One of the biggest challenges about raising assets is that most institutional investors start at “No”.
As most managers know, there an entire multi-point checklist that you need to satisfy, along with a bunch of other pre-conceived notions that require explanation in order to be even considered for investment.
The process necessitates that you punch through a load of “No’s” prior to even being considered for a “Yes”.
It’s almost like talking to a compliance officer… Approach most compliance officer with something non-textbook and count how long it takes for the word “no” to escape their lips. I have not come across many open-minded folks in that role. Part of it is the position, I get it, – not much upside for them to think out of the box…but part of it is just plain habit.
We ran into this situation recently with a compliance consultant who expressed “serious concerns” about some marketing materials we sent over for review.
Holy crap – “serious concerns??” Guess we need to make some changes - glad we asked for her opinion.
Turns out the “concern” mostly came down to how we applied one word. After some discussion, we proposed just removing the word from the materials (but leaving the rest). She shrugged it off with a simple, “that will be fine.”
So – naturally the question is…why didn’t she just suggest that in the first place? Sure, there is a cynical response about lawyers and hourly rates but the reality is, that is just not how she is trained to think.
Investors are not much different - they have a ridiculous amount of investment choices. It makes sense for them to rely on their process. And an important part of that process is their checklist.
But there is stuff you can do….
Chances are you do have something that they want. Make your one or two differentiators very discernible (‘cause you don’t really have seven). Keep them simple and uncluttered and you have a much higher chance of staying on their radar as you mature. Bury that differentiator in an overwhelming mound of text and it is unlikely they will ever find it - because just like your compliance officer, there is little chance they will go searching.
Ensure that they have everything they need to make a decision when you become “investable” The investment cycle is a long process.
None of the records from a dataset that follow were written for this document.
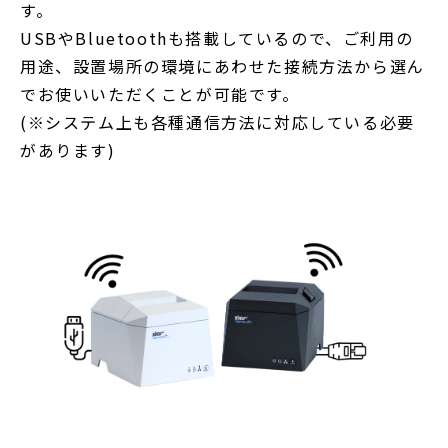
す。
USBやBluetoothも搭載しているので、ご利用の
用途、設置場所の環境にあわせた接続方法から選ん
でお使いいただくことが可能です。
(※システム上も各種通信方法に対応している必要
があります)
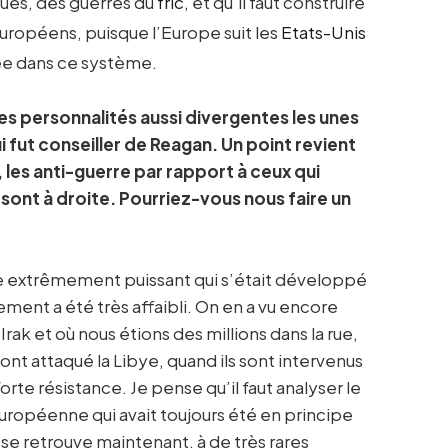
ues, des guerres du
fric
, et qu’il faut construire
 européens, puisque l’Europe suit les
Etats-Unis
uée dans ce système.
es personnalités aussi divergentes les unes
 fut conseiller de Reagan. Un point revient
 les anti-guerre par rapport à ceux qui
sont à droite. Pourriez-vous nous faire un
e extrêmement puissant qui s’était développé
ent a été très affaibli. On en a vu encore
ak et où nous étions des millions dans la rue,
 ont attaqué la Libye, quand ils sont intervenus
orte résistance. Je pense qu’il faut analyser le
péenne qui avait toujours été en principe
, se retrouve maintenant, à de très rares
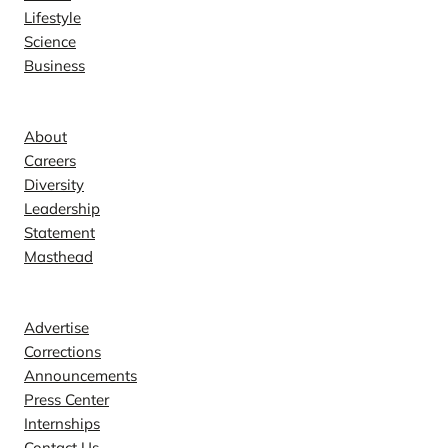
Lifestyle
Science
Business
Company
About
Careers
Diversity
Leadership
Statement
Masthead
Contact
Advertise
Corrections
Announcements
Press Center
Internships
Contact Us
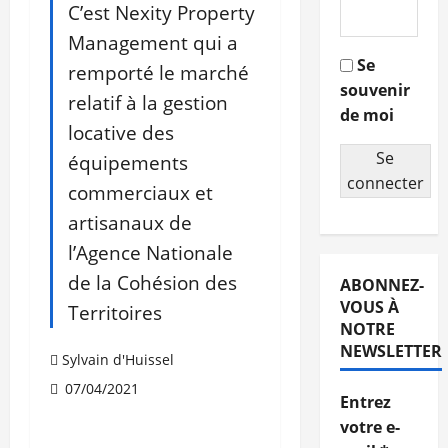
C’est Nexity Property
Management qui a
Se
remporté le marché
souvenir
relatif à la gestion
de moi
locative des
Se
équipements
connecter
commerciaux et
artisanaux de
l’Agence Nationale
de la Cohésion des
ABONNEZ-
VOUS À
Territoires
NOTRE
NEWSLETTER
Sylvain d'Huissel
07/04/2021
Entrez
votre e-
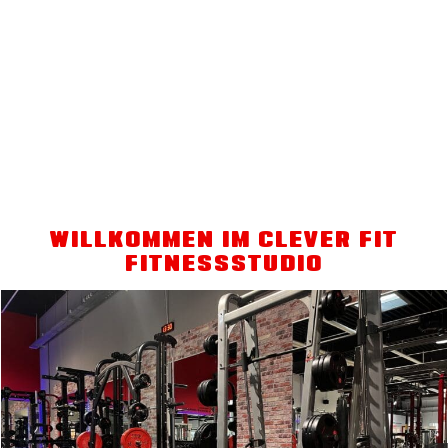
WILLKOMMEN IM CLEVER FIT
FITNESSSTUDIO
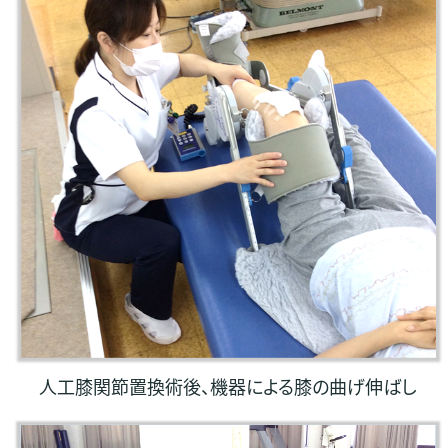
人工膝関節置換術後、機器による膝の曲げ伸ばし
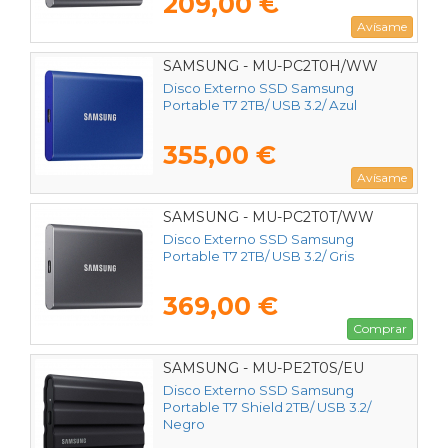
209,00 €
Avísame
SAMSUNG - MU-PC2T0H/WW
Disco Externo SSD Samsung
Portable T7 2TB/ USB 3.2/ Azul
355,00 €
Avísame
SAMSUNG - MU-PC2T0T/WW
Disco Externo SSD Samsung
Portable T7 2TB/ USB 3.2/ Gris
369,00 €
Comprar
SAMSUNG - MU-PE2T0S/EU
Disco Externo SSD Samsung
Portable T7 Shield 2TB/ USB 3.2/
Negro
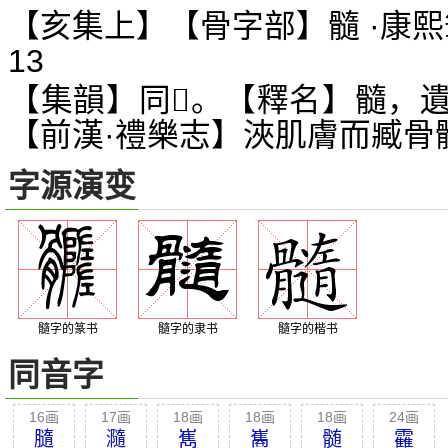
【亥集上】【骨字部】髓 ·康熙
13
【集韻】同
。【釋名】髓，
𩪦
【前漢·禮樂志】浹肌膚而臧骨
字源演变
髓字的篆书
髓字的隶书
髓字的楷书
同音字
16画
17画
18画
18画
18画
24画
膸
瀡
嶲
巂
髄
靃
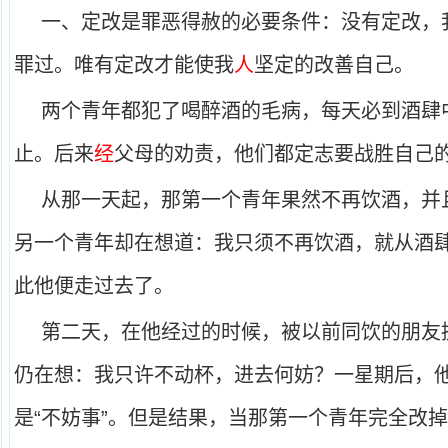
一、定改是罪恶得赦的必要条件：没有定改，
罪过。唯有定改才能使我
人
坚定的改善自己。
两个青年都犯了喝醉酒的毛病，每天必到酒肆
止。后来
经
父母的劝责，他们都定志要战胜自己
从那一天起，那第一个青年果然不再饮酒，并
另一个青年却在想道：我只须不再饮酒，就从酒
此他便走过去了。
第二天，在他经过的时候，被以前同饮的朋友
仍在想：我只许不动杯，进去何妨？一星期后，
是“不妨事”。但是结果，当那第一个青年完全改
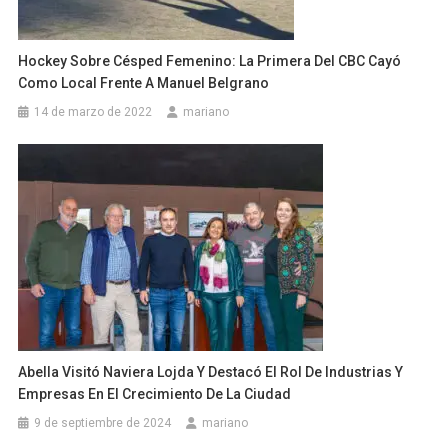
Hockey Sobre Césped Femenino: La Primera Del CBC Cayó
Como Local Frente A Manuel Belgrano
14 de marzo de 2022
mariano
Abella Visitó Naviera Lojda Y Destacó El Rol De Industrias Y
Empresas En El Crecimiento De La Ciudad
9 de septiembre de 2024
mariano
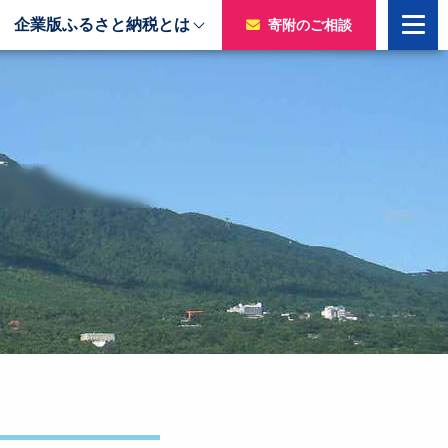
企業版ふるさと納税とは
寄附のご相談
寄附をいただいた企業様
令和7年度寄附企業一覧
のチャ
令和6年度寄附企業一覧
令和5年度寄附企業一覧
令和4年度寄附企業一覧
令和3年度寄附企業一覧
令和2年度寄附企業一覧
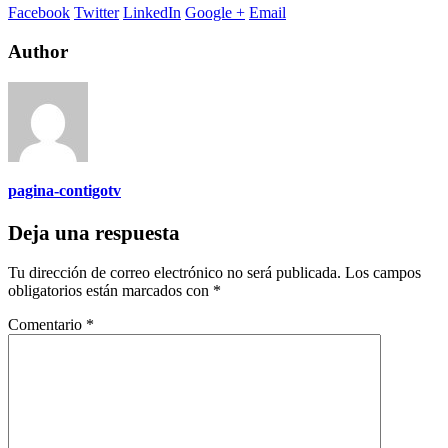
Facebook
Twitter
LinkedIn
Google +
Email
Author
pagina-contigotv
Deja una respuesta
Tu dirección de correo electrónico no será publicada.
Los campos
obligatorios están marcados con
*
Comentario
*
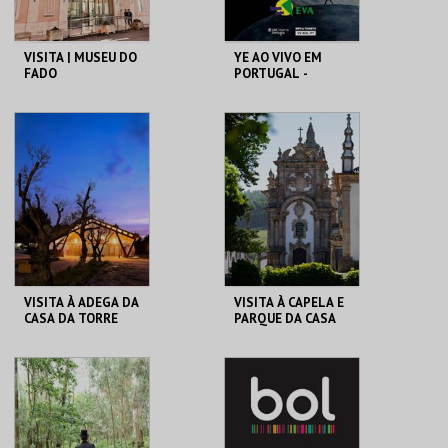
VISITA | MUSEU DO
YE AO VIVO EM
FADO
PORTUGAL -
TRANSPORTE
MUSEU DO FADO
ESTÁDIO ALGARVE
MAIS INFO
MAIS INFO
COMPRAR
COMPRAR
VISITA À ADEGA DA
VISITA À CAPELA E
CASA DA TORRE
PARQUE DA CASA
DE MATEUS
ADEGA DA CASA DA
FUND. DA CASA DE
TORRE
MATEUS
MAIS INFO
MAIS INFO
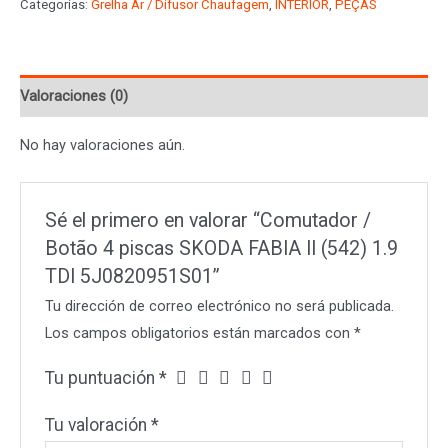
Categorías:
Grelha Ar / Difusor Chaufagem
,
INTERIOR
,
PEÇAS
4
piscas
SKODA
Valoraciones (0)
FABIA
II
No hay valoraciones aún.
(542)
1.9
TDI
Sé el primero en valorar “Comutador /
5J0820951S01
Botão 4 piscas SKODA FABIA II (542) 1.9
cantidad
TDI 5J0820951S01”
Tu dirección de correo electrónico no será publicada.
Los campos obligatorios están marcados con
*
Tu puntuación
*
Tu valoración
*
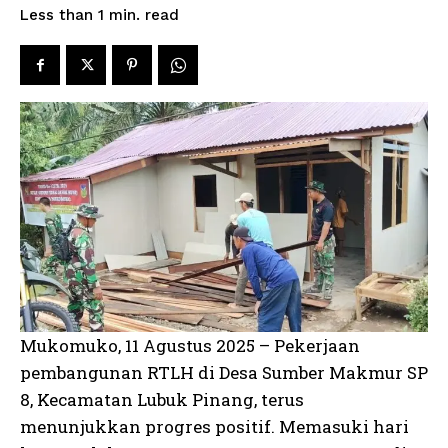
read
Less than 1
min.
Mukomuko, 11 Agustus 2025 – Pekerjaan
pembangunan RTLH di Desa Sumber Makmur SP
8, Kecamatan Lubuk Pinang, terus
menunjukkan progres positif. Memasuki hari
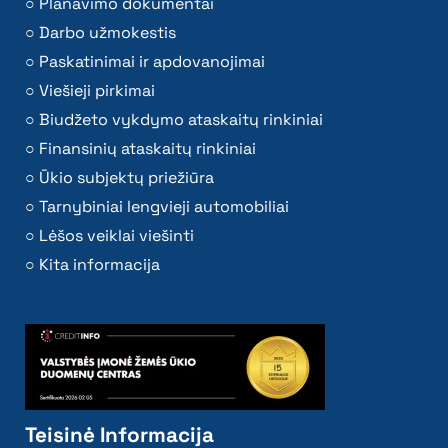
Planavimo dokumentai
Darbo užmokestis
Paskatinimai ir apdovanojimai
Viešieji pirkimai
Biudžeto vykdymo ataskaitų rinkiniai
Finansinių ataskaitų rinkiniai
Ūkio subjektų priežiūra
Tarnybiniai lengvieji automobiliai
Lėšos veiklai viešinti
Kita informacija
Teisinė Informacija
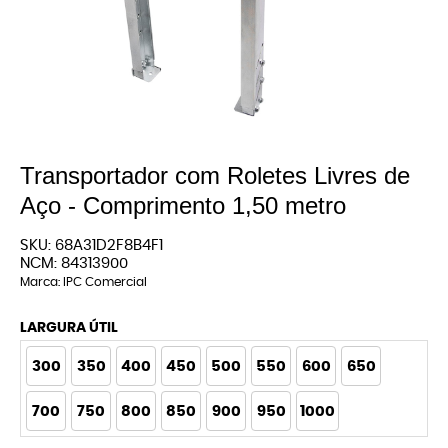
Transportador com Roletes Livres de
Aço - Comprimento 1,50 metro
SKU:
68A31D2F8B4F1
NCM:
84313900
Marca:
IPC Comercial
LARGURA ÚTIL
300
350
400
450
500
550
600
650
700
750
800
850
900
950
1000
If they have a six step process to making an investment – be sure that they are near step six when you finally fulfill their last few requirements. It doesn’t mean they will give you money, but they won’t give you thoughtless excuses either.
The only way to do this is through simple consistency. If you ignore them for two years and then come back to say you met an AUM minimum, you will definitely have to pass “GO” a couple of times ‘til they are ready to pay attention again.
Stop selling and start adding value. Don’t have a reason to stay in front of them? Provide some content. There is something in your investing universe that is of interest to people. Share it.
And to finish off Ben Affleck’s monologue…”Now be relentless.”